Configuration Management
Some workloads which are not in Kubernetes, yet, are fully managed by Ansible, so we rarely need to touch the instances ourselves, all softwares and configurations, including backup mechanism and network routing inside the instances are declaratively written in Ansible roles and playbooks. So, again, one single ansible-playbook
command is enough to provision as many servers as we want.
Kubernetes
By leveraging managed-service from AWS, we can be able to have a Kubernetes cluster to manage and deploy to all environments, like development, staging, production, etc. by just helm upgrade
command. The scaling is done via Kubernetes add-ons like cluster-autoscaler
and the high-availability is ensured by the scheduling and health-check natively come from Kubernetes itself. We are at 30-40 different applications per environment for now but thanks to Kubernetes, we can add one in just a few minutes.
Continuous Integration
We heavily used GitLab CI/CD Pipeline to have all the applications automatically integrated, tested and deployed against different environments. For production of course we have more strictly progress to ensure business continuity. At this time we can have 20-30 concurrent jobs running at the same time for various types of technical stacks, like Java, Angular, Android, Nodejs, etc. with minimal cost, as all those jobs are scheduled by GitLab Runner running in our Kubernetes as well.
Growth Comes with Cost
Of course there will always be risks, especially when you have a lot of traffic coming without any hint. So a strong foundation of observability stack is very important. That includes, but not limited to:
- Logging: the log must be easy to reach, to parse and be consistent with different applications
- Metrics: both historical and realtime, we need to have a way to look at everything related to infrastructure, CPU, memory, processes, network, bandwidth, etc.
- Tracing: how applications are interacting with each other and each client, a request from a client, how did it come into the system and how data flow, and what is the room for improvements
Now from just a few EC2 instances, we need to face with a lot of other problems and each of them comes with various solutions, with its own pros and cons. An important lesson learned here, is to accept the risk and spend the effort to try on things and always have a backup plan, you have a few customers, you can be on the luck streak that they won't complain due to a few hours of downtime.
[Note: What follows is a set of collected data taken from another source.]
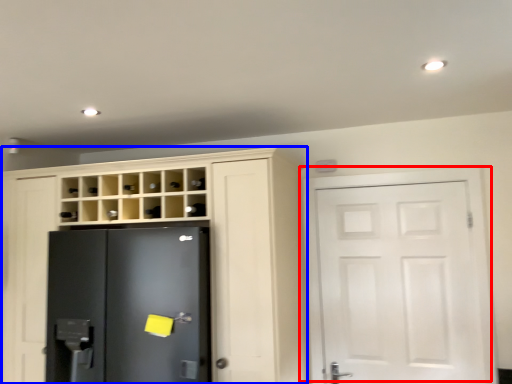 Question: Which object is further to the camera taking this photo, door (highlighted by a red box) or cupboard (highlighted by a blue box)?

Choices:
 (A) door
 (B) cupboard

Answer: (A) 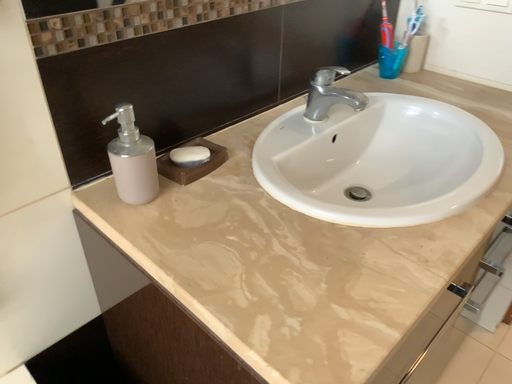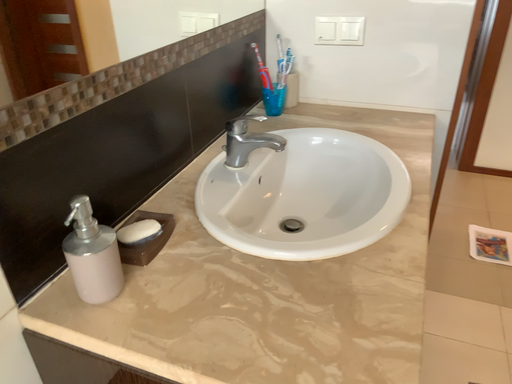 Question: How did the camera likely rotate when shooting the video?

Choices:
 (A) rotated left
 (B) rotated right

Answer: (B) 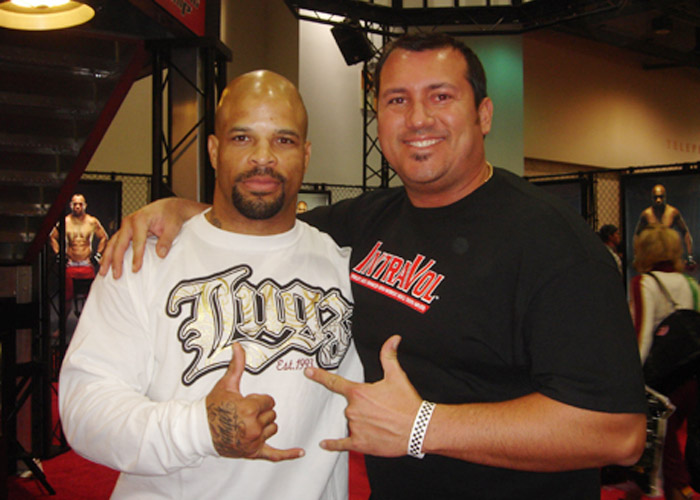 Where is `poster`? The width and height of the screenshot is (700, 500). poster is located at coordinates (682, 184), (102, 200). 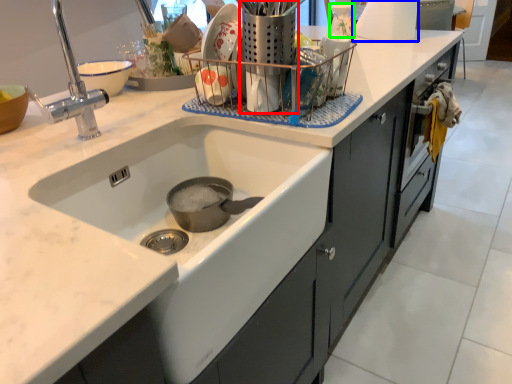 Question: Based on their relative distances, which object is nearer to appliance (highlighted by a red box)? Choose from appliance (highlighted by a blue box) and appliance (highlighted by a green box).

Choices:
 (A) appliance
 (B) appliance

Answer: (B) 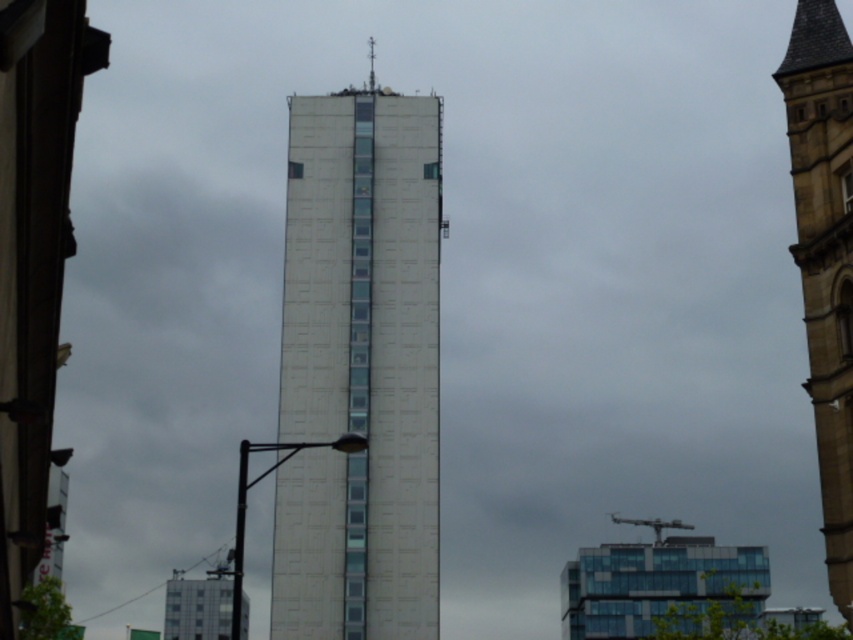 Question: Which object is positioned closest to the metallic spire at upper center?

Choices:
 (A) stone tower at center
 (B) white textured building at center

Answer: (B)

Question: Estimate the real-world distances between objects in this image. Which object is farther from the white textured building at center?

Choices:
 (A) metallic spire at upper center
 (B) stone tower at center

Answer: (B)

Question: Is stone tower at center bigger than metallic spire at upper center?

Choices:
 (A) no
 (B) yes

Answer: (A)

Question: Which of the following is the closest to the observer?

Choices:
 (A) white textured building at center
 (B) stone tower at center

Answer: (B)

Question: Can you confirm if white textured building at center is bigger than stone tower at center?

Choices:
 (A) no
 (B) yes

Answer: (B)

Question: Can you confirm if white textured building at center is thinner than metallic spire at upper center?

Choices:
 (A) yes
 (B) no

Answer: (B) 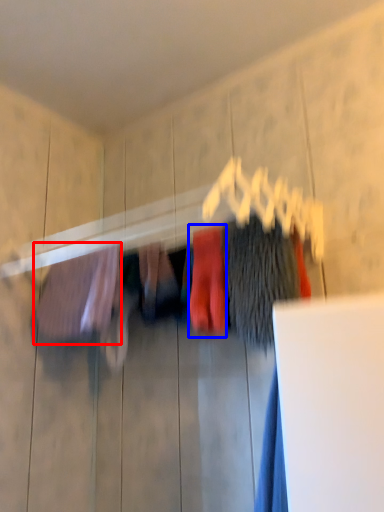 Question: Which object appears closest to the camera in this image, clothing (highlighted by a red box) or clothing (highlighted by a blue box)?

Choices:
 (A) clothing
 (B) clothing

Answer: (B) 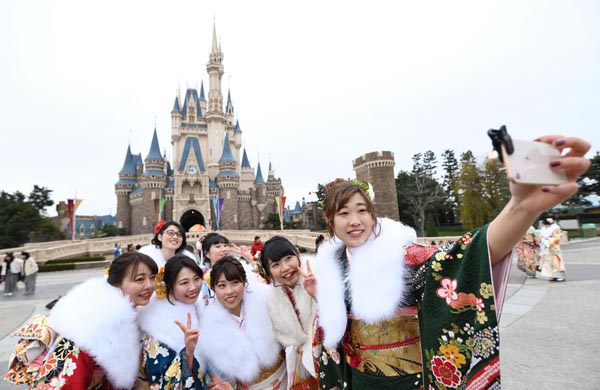 At what (x,y) coordinates should I click in order to perform the action: click on phone. Please return your answer as a coordinate pair (x, y). This screenshot has width=600, height=390. Looking at the image, I should click on (527, 164).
Try to imagine if you need to serve on million.
Where Do We Come From Here?
There are always a lot of opportunities to explore, and our ultimate outcome is always to satify all our users - not only the students and teachers, but also other team members, stakeholders, board of managements, investors, etc. We are still in the very beginning of the journey and we expect to see next million around the corner soon. Always be prepared and consider the risk with opportunity is a battle field for us to lean on. Let's see what we can achieve in next year!